:: Task objective ::
Each line of the data that includes "type" must be copied.

:: Records for this task ::
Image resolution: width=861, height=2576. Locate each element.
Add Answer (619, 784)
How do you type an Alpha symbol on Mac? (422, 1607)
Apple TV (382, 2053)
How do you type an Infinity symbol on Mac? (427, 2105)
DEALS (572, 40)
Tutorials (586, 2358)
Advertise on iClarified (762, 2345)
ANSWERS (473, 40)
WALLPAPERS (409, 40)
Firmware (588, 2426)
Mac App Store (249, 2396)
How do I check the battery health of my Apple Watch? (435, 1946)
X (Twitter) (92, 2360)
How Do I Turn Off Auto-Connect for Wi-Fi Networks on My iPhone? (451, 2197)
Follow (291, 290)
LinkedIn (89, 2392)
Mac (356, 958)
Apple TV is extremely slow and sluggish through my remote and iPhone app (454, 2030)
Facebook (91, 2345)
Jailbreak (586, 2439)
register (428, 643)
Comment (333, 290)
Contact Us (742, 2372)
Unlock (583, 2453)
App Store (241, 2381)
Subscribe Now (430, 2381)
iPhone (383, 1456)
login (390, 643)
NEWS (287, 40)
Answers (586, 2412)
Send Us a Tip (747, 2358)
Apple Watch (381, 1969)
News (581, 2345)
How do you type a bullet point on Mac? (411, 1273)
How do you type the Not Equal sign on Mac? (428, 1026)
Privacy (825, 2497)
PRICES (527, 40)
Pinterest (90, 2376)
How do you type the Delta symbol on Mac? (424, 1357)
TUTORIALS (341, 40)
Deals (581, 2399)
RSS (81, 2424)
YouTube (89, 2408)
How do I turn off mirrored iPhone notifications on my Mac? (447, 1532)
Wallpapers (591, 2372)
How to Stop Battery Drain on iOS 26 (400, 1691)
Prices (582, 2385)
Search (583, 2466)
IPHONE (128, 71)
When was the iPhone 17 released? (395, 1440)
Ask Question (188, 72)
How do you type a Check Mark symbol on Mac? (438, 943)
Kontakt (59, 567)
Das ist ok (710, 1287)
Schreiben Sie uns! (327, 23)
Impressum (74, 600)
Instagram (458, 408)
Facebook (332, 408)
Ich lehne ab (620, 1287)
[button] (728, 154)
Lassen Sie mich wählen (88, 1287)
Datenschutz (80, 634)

...

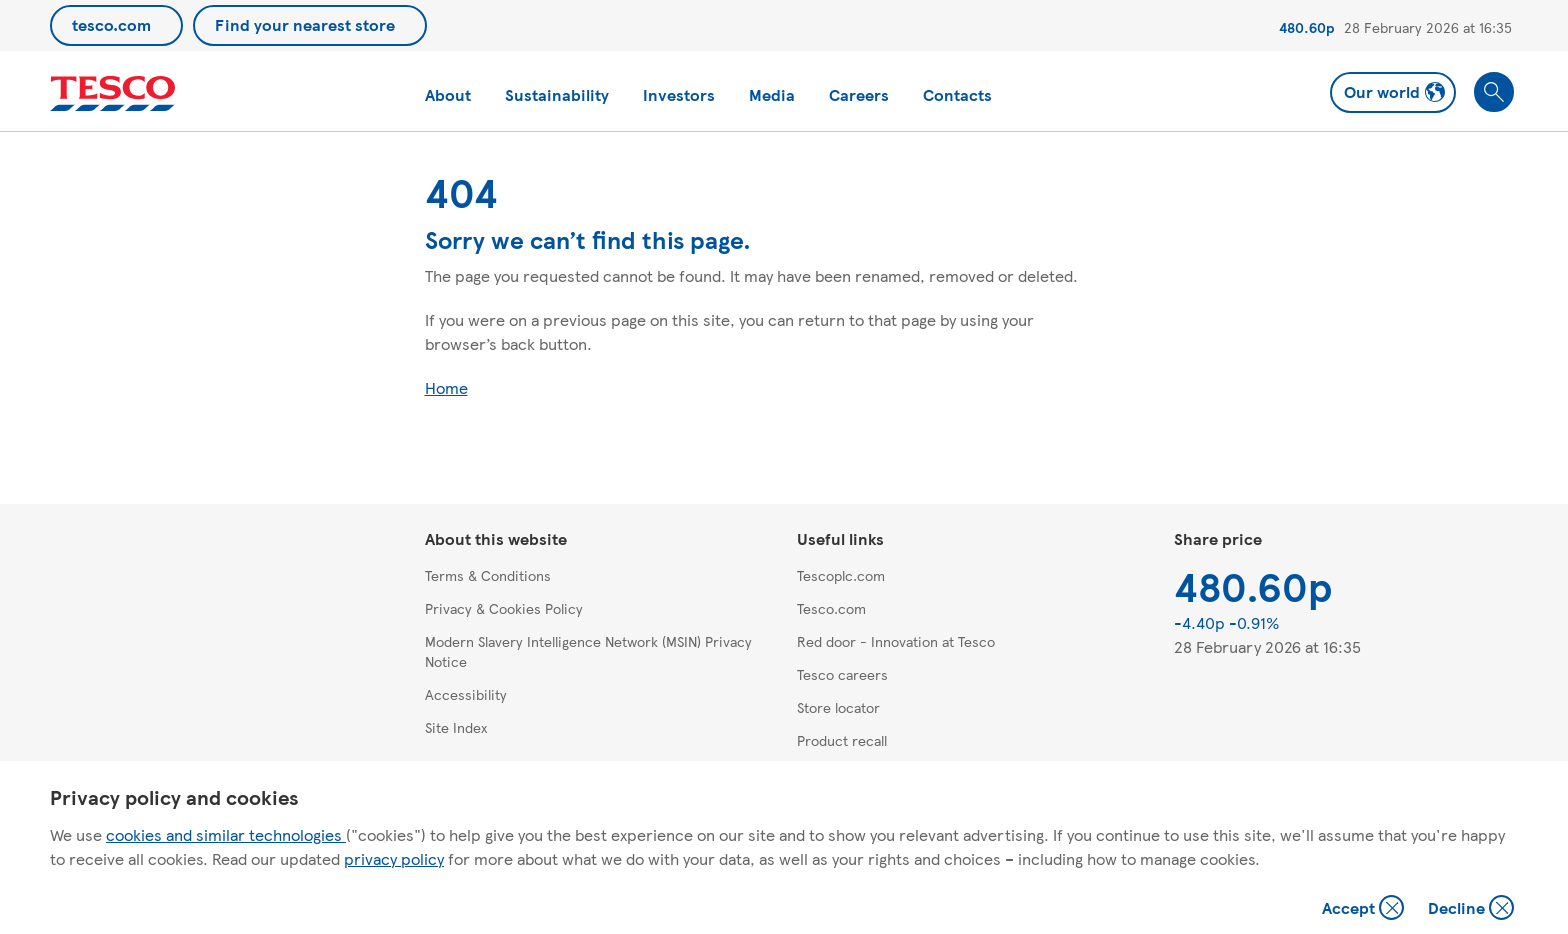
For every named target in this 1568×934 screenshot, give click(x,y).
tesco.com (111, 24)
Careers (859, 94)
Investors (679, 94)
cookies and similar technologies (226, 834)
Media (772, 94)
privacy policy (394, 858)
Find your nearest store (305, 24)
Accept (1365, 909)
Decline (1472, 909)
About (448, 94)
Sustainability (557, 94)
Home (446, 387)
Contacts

:: Exercise result ::
How do you type an Alpha symbol on Mac? (422, 1607)
How do you type an Infinity symbol on Mac? (427, 2105)
How do you type a bullet point on Mac? (411, 1273)
How do you type the Not Equal sign on Mac? (428, 1026)
How do you type the Delta symbol on Mac? (424, 1357)
How do you type a Check Mark symbol on Mac? (438, 943)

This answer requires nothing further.